A man who held up a Tempe bank cannot be convicted of armed robbery simply because he placed a closed pocket knife on the counter while reaching into his pocket for a bag, a federal appeals court ruled Tuesday.
Judge Wallace Tashima, writing for the unanimous three-judge panel of the 9th Circuit Court of Appeals, said there’s no question that Neal M. Bain committed a series of bank robberies in order to support his heroin addiction. Bain, without a deal, pleaded guilty in federal court to two counts of bank robbery and one of armed robbery.
Now, however, Bain is challenging the sufficiency of the evidence for the armed robbery charge, which stems from a 2014 holdup of the Tempe MidFirst bank.
According to court records, he walked up to a teller, demanded all the money from the bottom drawer and kept demanding $100 bills. He pulled out a closed folding knife and plastic bag out of his pocket, placing the knife on the counter.
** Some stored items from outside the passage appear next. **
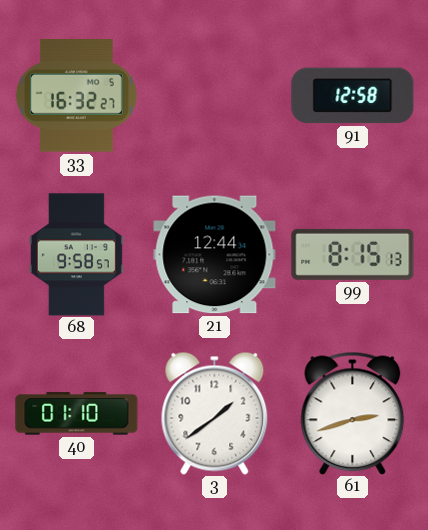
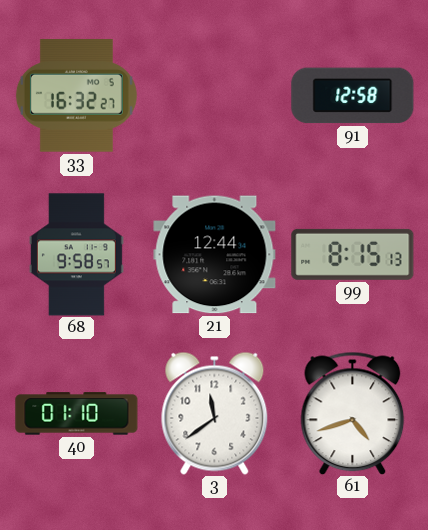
3: 1:39 -> 11:39
61: 2:42 -> 4:42
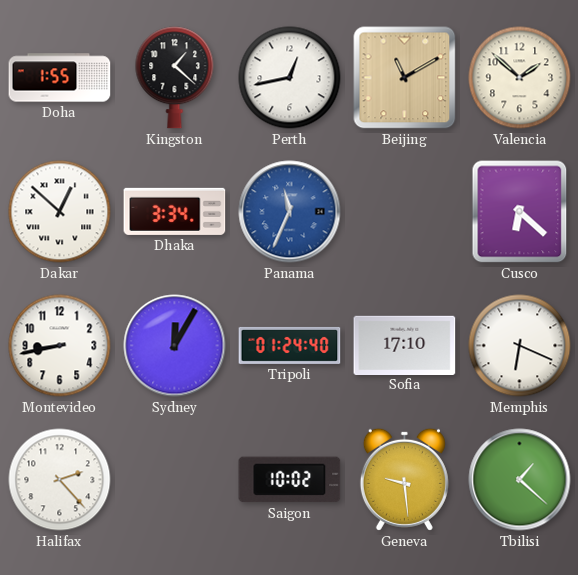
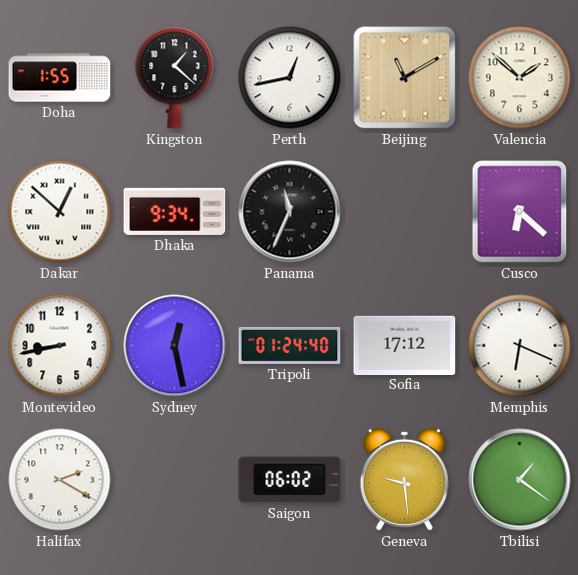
Dhaka: 3:34 -> 9:34
Panama dial: blue -> black
Sydney: 12:05 -> 12:28
Sofia: 17:10 -> 17:12
Halifax: 2:23 -> 2:20
Saigon: 10:02 -> 06:02
Tbilisi: 1:22 -> 1:21
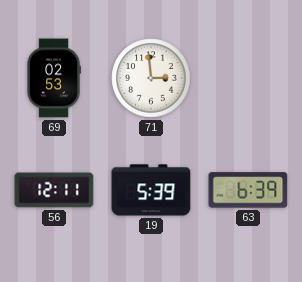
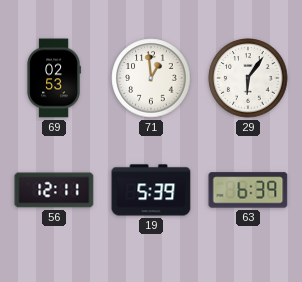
71: 2:59 -> 12:59
29: none -> 6:06
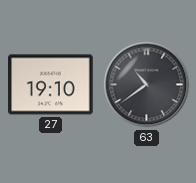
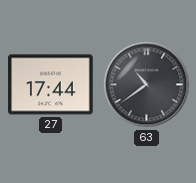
27: 19:10 -> 17:44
Tashima said Bain never opened the knife to expose the blade nor threatened to use it.
Bain said he pulled out the pocket knife inadvertently while retrieving the bag from the same pocket. He said he had no intention of causing fear or intimidating the teller with the knife, and that the knife “wasn’t there for commission of the robbery.”
He put the money in the plastic bag and left the bank with $11,115.
At a hearing on his plea, even the federal magistrate questioned whether the evidence backed the armed robbery plea.
And Bain, speaking at his sentencing hearing, told a judge he needed the knife for self protection because he was living on the streets.
He ultimately was sentenced to 197 months in prison on that particular robbery, to be served concurrently with 137 months for the other robberies which were not charged as armed events.
Tashima said the plea to armed robbery and the sentence were in clear error.
He said a conviction on that count requires proof that someone “puts in jeopardy the life of any person by the use of a dangerous weapon or device.” In this case, the appellate judge said, the operative word is “use.”
“He never brandished or mentioned the existence of the knife to the teller,” Tashima wrote.
Prosecutors argued that just putting the knife on the counter meant he used it in the robbery, much in the same way that someone who puts a gun on a counter is using it in an “obvious and forceful way in the commission of a crime.”
Tashima disagreed. “The pocket knife remained closed and Bain did nothing to call attention to its presence,” the judge wrote.
“There is no evidence that the second teller at the bank even realized at the time of the robbery that there was a knife on the counter,” he continued. “Thus, the silent presence of the knife on the bank counter was not ‘obvious and forceful.’ ”
Tuesday’s ruling sends the case back to the trial judge for resentencing.